Sexy Time: Why Size DOESN’T Matter
I seem to be on a roll with the truth telling lately. First it was semen myths, and then it was the things we believe about sex before we start actually having it. This week is going to be short and sweet (because I’m exhausted from my summer job. Why did no one warn me it was going to be so awful?); I’m going to tackle why size doesn’t matter.
So listen up. Maybe it’s time we all stop hating on the little guys, K?
The top two-thirds of the vagina has no nerve endings. Really. We only have a couple of inches that can feel what’s going on (that’s why you can’t feel a properly inserted tampon). If you’re only going to be feeling 3 inches, what difference would a 5-inch penis or a 9-inch penis make?
“It’s not the size of the boat…” Plenty of well-endowed men have no skill (trust.), and many men with smaller equipment know the right things to do. It’s not fair to generalize either way, really.
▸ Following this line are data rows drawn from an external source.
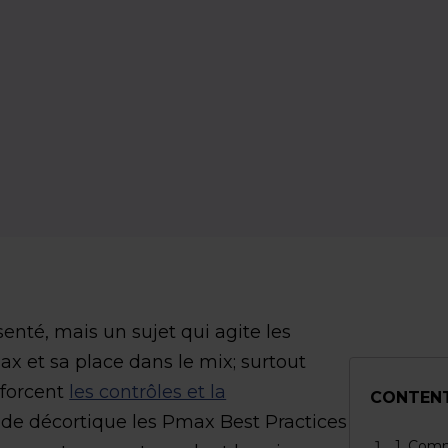
enté, mais un sujet qui agite les
x et sa place dans le mix; surtout
nforcent
les contrôles et la
CONTEN
ide décortique les Pmax Best Practices
1. Com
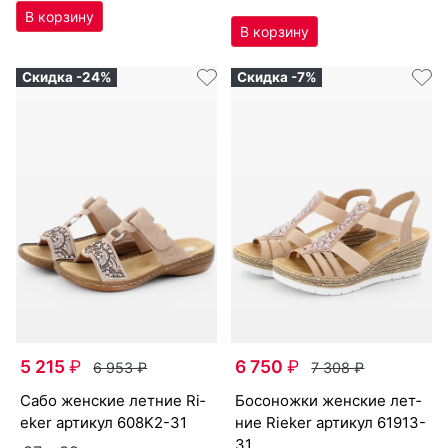
Скидка -24%
Скидка -7%
5 215
₽
6 750
₽
6 953
₽
7 308
₽
са­бо женс­кие лет­ние Ri­
бо­сонож­ки женс­кие лет­
eker артикул
608K2-31
ние Ri­eker артикул
61913-
31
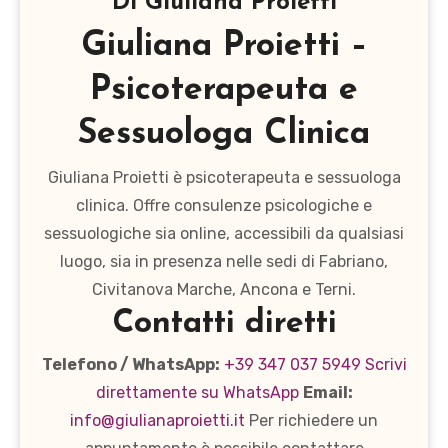
Di
Giuliana Proietti
Giuliana Proietti –
Psicoterapeuta e
Sessuologa Clinica
Giuliana Proietti è psicoterapeuta e sessuologa
clinica. Offre consulenze psicologiche e
sessuologiche sia online, accessibili da qualsiasi
luogo, sia in presenza nelle sedi di Fabriano,
Civitanova Marche, Ancona e Terni.
Contatti diretti
Telefono / WhatsApp:
+39 347 037 5949
Scrivi
direttamente su WhatsApp
Email:
info@giulianaproietti.it
Per richiedere un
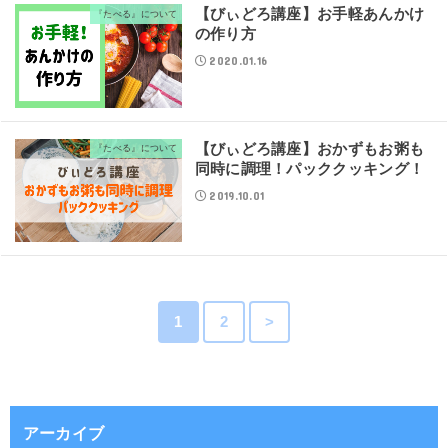
【びぃどろ講座】お手軽あんかけ
『たべる』について
の作り方
2020.01.16
【びぃどろ講座】おかずもお粥も
『たべる』について
同時に調理！パッククッキング！
2019.10.01
1
2
>
アーカイブ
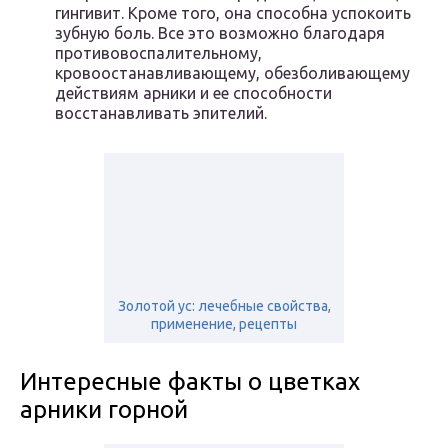
гингивит. Кроме того, она способна успокоить
зубную боль. Все это возможно благодаря
противовоспалительному,
кровоостанавливающему, обезболивающему
действиям арники и ее способности
восстанавливать эпителий.
Золотой ус: лечебные свойства,
применение, рецепты
Интересные факты о цветках
арники горной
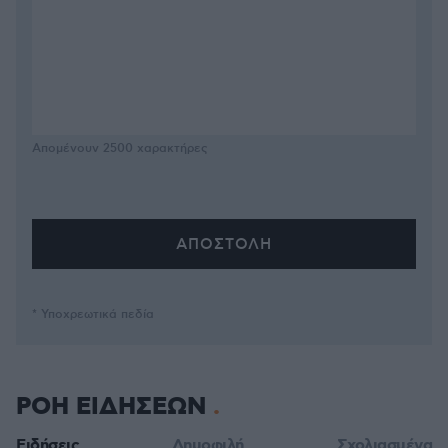
Απομένουν
2500
χαρακτήρες
* Υποχρεωτικά πεδία
ΡΟΗ ΕΙΔΗΣΕΩΝ
Ειδήσεις
Δημοφιλή
Σχολιασμένα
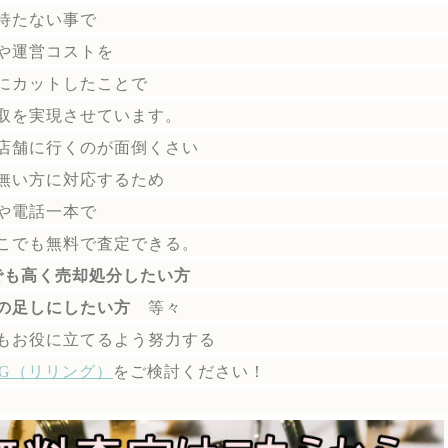
待たない事で
や運営コストを
にカットしたことで
取を実現させています。
店舗に行くのが面倒くさい
無い方に対応するため
や電話一本で
こでも無料で
査定できる。
でも高く売却処分したい方
の足しにしたい方
等々
もお役に立てるよう努力する
ING（リリング）
を
ご検討ください！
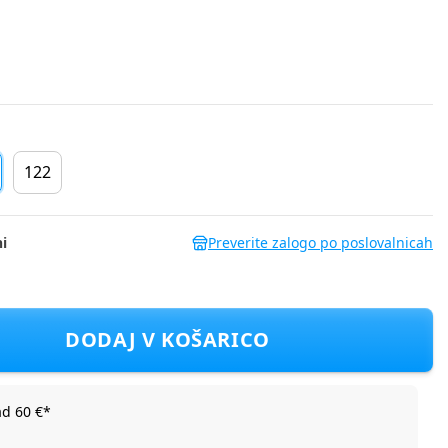
122
i
Preverite zalogo po poslovalnicah
26_3 NMFFILLA D Roza 116
DODAJ V KOŠARICO
ad 60 €*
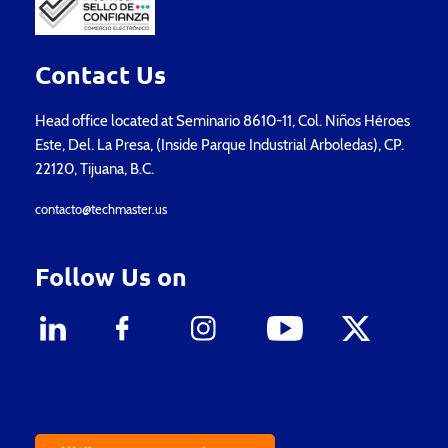
Contact Us
Head office located at Seminario 8610-11, Col. Niños Héroes
Este, Del. La Presa, (Inside Parque Industrial Arboledas), CP.
22120, Tijuana, B.C.
contacto@techmaster.us
Follow Us on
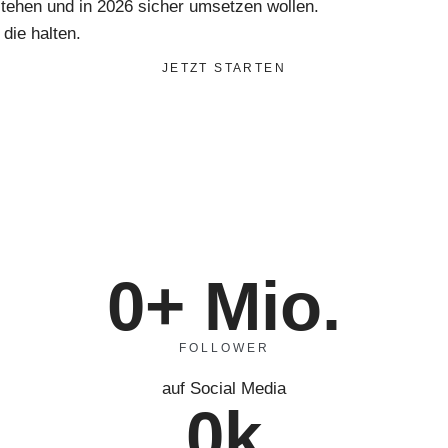
rstehen und in 2026 sicher umsetzen wollen.
die halten.
JETZT STARTEN
0
+ Mio.
FOLLOWER
auf Social Media
0
k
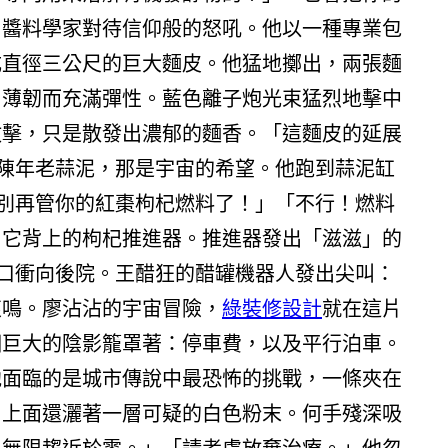
了醬料學家對待信仰般的怒吼。他以一種專業包
成直徑三公尺的巨大麵皮。他猛地擲出，兩張麵
，薄韌而充滿彈性。藍色離子炮光束猛烈地擊中
攻擊，只是散發出濃郁的麵香。「這麵皮的延展
缸陳年老蒜泥，那是宇宙的希望。他跑到蒜泥缸
！別再管你的紅棗枸杞燃料了！」「不行！燃料
了它背上的枸杞推進器。推進器發出「滋滋」的
洞口衝向後院。王醋狂的醋罐機器人發出尖叫：
哀鳴。廖沾沾的宇宙冒險，
綠裝修設計
就在這片
個巨大的陰影籠罩著：停車費，以及平行泊車。
他面臨的是城市傳說中最恐怖的挑戰，一條夾在
，上面還灑著一層可疑的白色粉末。何手殘深吸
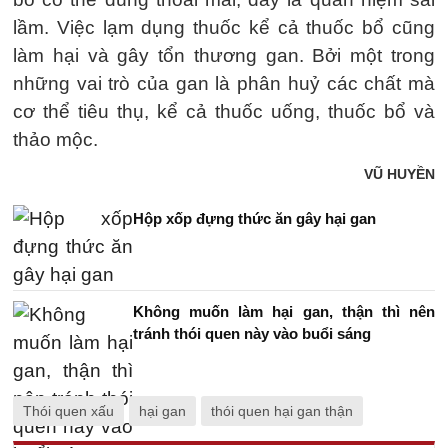
lầm. Việc lạm dụng thuốc kể cả thuốc bổ cũng
làm hại và gây tổn thương gan. Bởi một trong
những vai trò của gan là phân huỷ các chất mà
cơ thể tiêu thụ, kể cả thuốc uống, thuốc bổ và
thảo mộc.
VŨ HUYỀN
Hộp xốp đựng thức ăn gây hại gan
Không muốn làm hại gan, thận thì nên
tránh thói quen này vào buổi sáng
Thói quen xấu
hại gan
thói quen hại gan thận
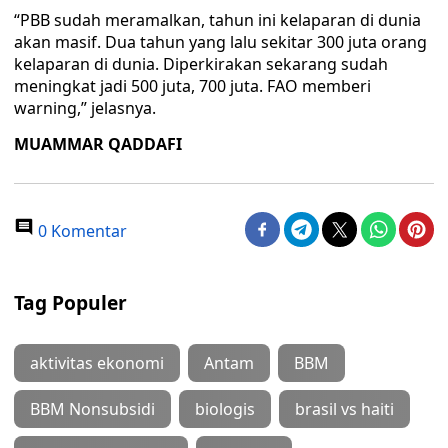
“PBB sudah meramalkan, tahun ini kelaparan di dunia
akan masif. Dua tahun yang lalu sekitar 300 juta orang
kelaparan di dunia. Diperkirakan sekarang sudah
meningkat jadi 500 juta, 700 juta. FAO memberi
warning,” jelasnya.
MUAMMAR QADDAFI
0 Komentar
Tag Populer
aktivitas ekonomi
Antam
BBM
BBM Nonsubsidi
biologis
brasil vs haiti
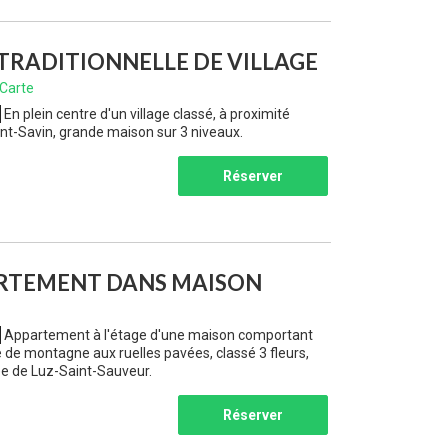
RADITIONNELLE DE VILLAGE
Carte
En plein centre d'un village classé, à proximité
nt-Savin, grande maison sur 3 niveaux.
Réserver
RTEMENT DANS MAISON
Appartement à l'étage d'une maison comportant
e de montagne aux ruelles pavées, classé 3 fleurs,
ée de Luz-Saint-Sauveur.
Réserver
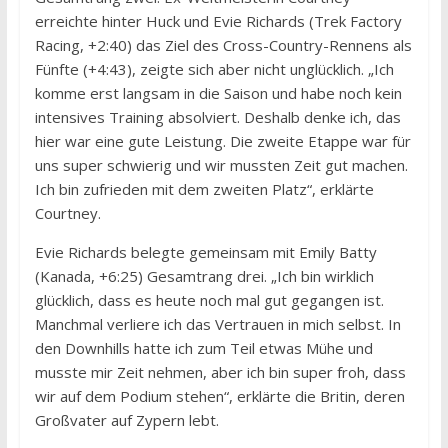
erreichte hinter Huck und Evie Richards (Trek Factory
Racing, +2:40) das Ziel des Cross-Country-Rennens als
Fünfte (+4:43), zeigte sich aber nicht unglücklich. „Ich
komme erst langsam in die Saison und habe noch kein
intensives Training absolviert. Deshalb denke ich, das
hier war eine gute Leistung. Die zweite Etappe war für
uns super schwierig und wir mussten Zeit gut machen.
Ich bin zufrieden mit dem zweiten Platz“, erklärte
Courtney.
Evie Richards belegte gemeinsam mit Emily Batty
(Kanada, +6:25) Gesamtrang drei. „Ich bin wirklich
glücklich, dass es heute noch mal gut gegangen ist.
Manchmal verliere ich das Vertrauen in mich selbst. In
den Downhills hatte ich zum Teil etwas Mühe und
musste mir Zeit nehmen, aber ich bin super froh, dass
wir auf dem Podium stehen“, erklärte die Britin, deren
Großvater auf Zypern lebt.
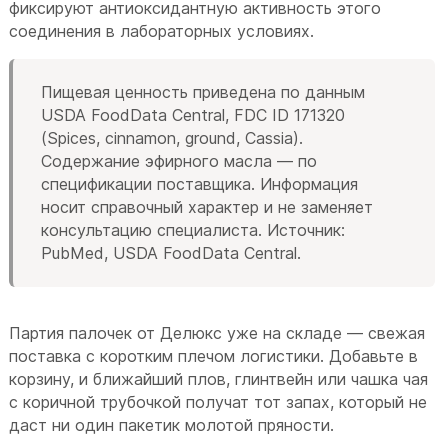
фиксируют антиоксидантную активность этого
соединения в лабораторных условиях.
Пищевая ценность приведена по данным
USDA FoodData Central, FDC ID 171320
(Spices, cinnamon, ground, Cassia).
Содержание эфирного масла — по
спецификации поставщика. Информация
носит справочный характер и не заменяет
консультацию специалиста. Источник:
PubMed, USDA FoodData Central.
Партия палочек от Делюкс уже на складе — свежая
поставка с коротким плечом логистики. Добавьте в
корзину, и ближайший плов, глинтвейн или чашка чая
с коричной трубочкой получат тот запах, который не
даст ни один пакетик молотой пряности.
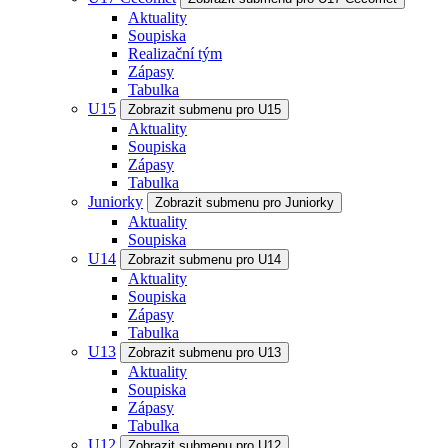
Aktuality
Soupiska
Realizační tým
Zápasy
Tabulka
U15
Zobrazit submenu pro U15
Aktuality
Soupiska
Zápasy
Tabulka
Juniorky
Zobrazit submenu pro Juniorky
Aktuality
Soupiska
U14
Zobrazit submenu pro U14
Aktuality
Soupiska
Zápasy
Tabulka
U13
Zobrazit submenu pro U13
Aktuality
Soupiska
Zápasy
Tabulka
U12
Zobrazit submenu pro U12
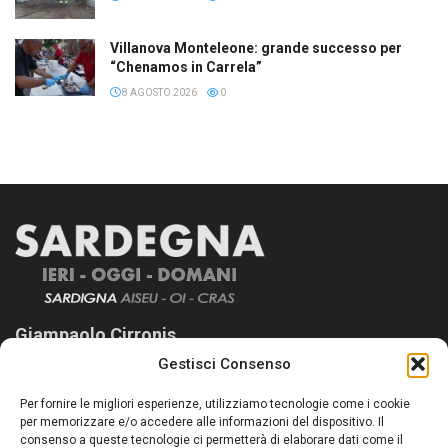
Villanova Monteleone: grande successo per
“Chenamos in Carrela”
8 AGOSTO 2026
0
Giampaolo Cirronis
Gestisci Consenso
Sardegna Ieri-Oggi-Domani nasce per informare “liberamente” i
lettori su quanto accade in Sardegna, con un occhio rivolto al
Per fornire le migliori esperienze, utilizziamo tecnologie come i cookie
nostro passato e, soprattutto, al nostro futuro
per memorizzare e/o accedere alle informazioni del dispositivo. Il
consenso a queste tecnologie ci permetterà di elaborare dati come il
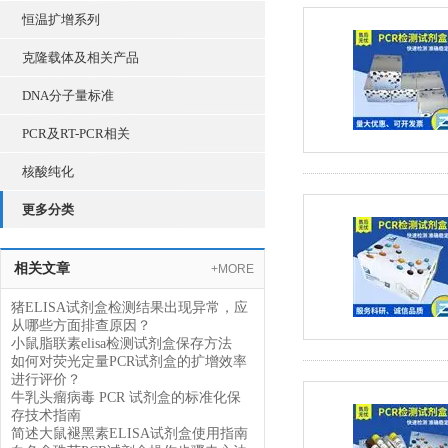
恒温扩增系列
克隆载体及相关产品
DNA分子量标准
PCR及RT-PCR相关
核酸纯化
更多分类
相关文章
+MORE
猪ELISA试剂盒检测结果出现异常，应
从哪些方面排查原因？
小鼠脂联素elisa检测试剂盒保存方法
如何对荧光定量PCR试剂盒的扩增效率
进行评价？
牛乳头瘤病毒 PCR 试剂盒的标准化保
存技术指南​ ​
简述大鼠褪黑素ELISA试剂盒使用指南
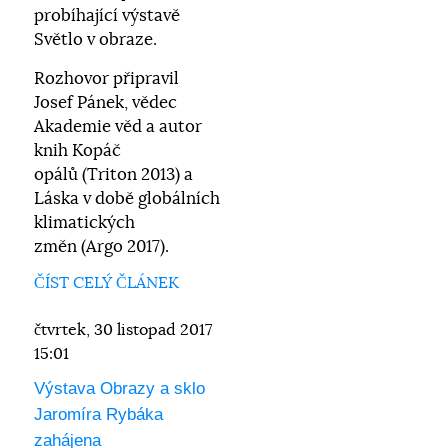
probíhající výstavě
Světlo v obraze.
Rozhovor připravil
Josef Pánek, vědec
Akademie věd a autor
knih Kopáč
opálů (Triton 2013) a
Láska v době globálních
klimatických
změn (Argo 2017).
ČÍST CELÝ ČLÁNEK
čtvrtek, 30 listopad 2017
15:01
Výstava Obrazy a sklo
Jaromíra Rybáka
zahájena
There are plenty of men who are larger who think that just because they’re big they don’t need to try – well, that’s not the case (trust). And many men who are aware and possibly self-conscious of their smaller penises will try extra-hard to make it that much better (trust). Everyone is different, it’s not just size that determines a good sexual partner (amen).
A big penis is more likely to hurt you than an average sized one. Ripping, tearing and general discomfort are more likely the bigger you go. If you are with a guy who’s on the bigger side – use lube, and lots of it.
As I’ve mentioned before, most women don’t orgasm through intercourse alone. Clitoral stimulation is what does it for most ladies, and the size of his member doesn’t really matter much when he’s going down on you. Smaller guys still have tongues, fingers, and forearms, so unless you can’t orgasm unless your partner is 8 inches or larger and you can only finish during intercourse, there’s no reason a smaller guy can’t do as well (if not better) than a guy who is more well endowed.
And that’s the end of that one.
Smaller guys, you can thank me later.